• [Task brief]
Look below for the line with "Tanımlanmak" and the line with "ДЕНЬ ПАМЯТИ ИОВА". Copy exactly those two lines and every line between, but not the pictures.

-------- Data to examine

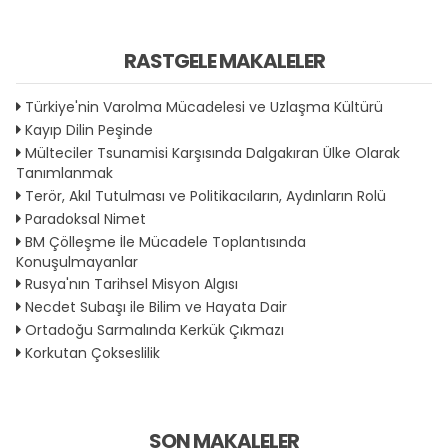
RASTGELE MAKALELER
Türkiye'nin Varolma Mücadelesi ve Uzlaşma Kültürü
Kayıp Dilin Peşinde
Mülteciler Tsunamisi Karşısında Dalgakıran Ülke Olarak
Tanımlanmak
Terör, Akıl Tutulması ve Politikacıların, Aydınların Rolü
Paradoksal Nimet
BM Çölleşme İle Mücadele Toplantısında
Konuşulmayanlar
Rusya'nın Tarihsel Misyon Algısı
Necdet Subaşı ile Bilim ve Hayata Dair
Ortadoğu Sarmalında Kerkük Çıkmazı
Korkutan Çokseslilik
SON MAKALELER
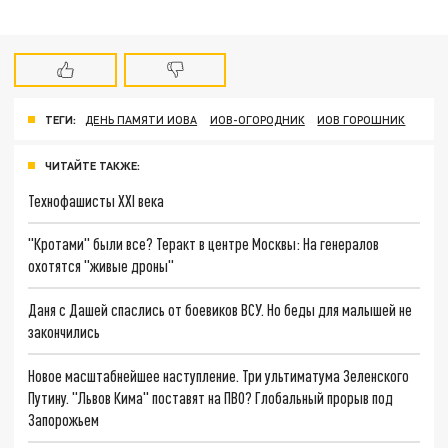
ТЕГИ:
ДЕНЬ ПАМЯТИ ИОВА
ИОВ-ОГОРОДНИК
ИОВ ГОРОШНИК
ЧИТАЙТЕ ТАКЖЕ:
Технофашисты XXI века
"Кротами" были все? Теракт в центре Москвы: На генералов
охотятся "живые дроны"
Даня с Дашей спаслись от боевиков ВСУ. Но беды для малышей не
закончились
Новое масштабнейшее наступление. Три ультиматума Зеленского
Путину. "Львов Кима" поставят на ПВО? Глобальный прорыв под
Запорожьем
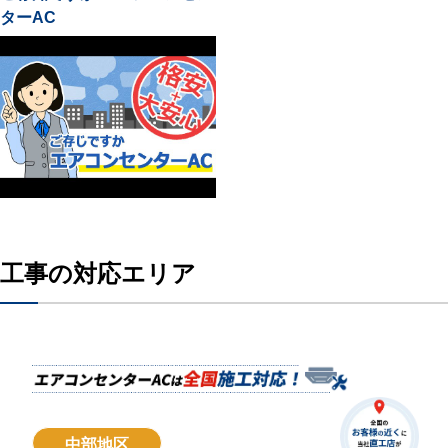
ターAC
工事の対応エリア
中部地区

----------------

• [Written response]
Tanımlanmak
Terör, Akıl Tutulması ve Politikacıların, Aydınların Rolü
Paradoksal Nimet
BM Çölleşme İle Mücadele Toplantısında
Konuşulmayanlar
Rusya'nın Tarihsel Misyon Algısı
Necdet Subaşı ile Bilim ve Hayata Dair
Ortadoğu Sarmalında Kerkük Çıkmazı
Korkutan Çokseslilik
SON MAKALELER
ТЕГИ:
ДЕНЬ ПАМЯТИ ИОВА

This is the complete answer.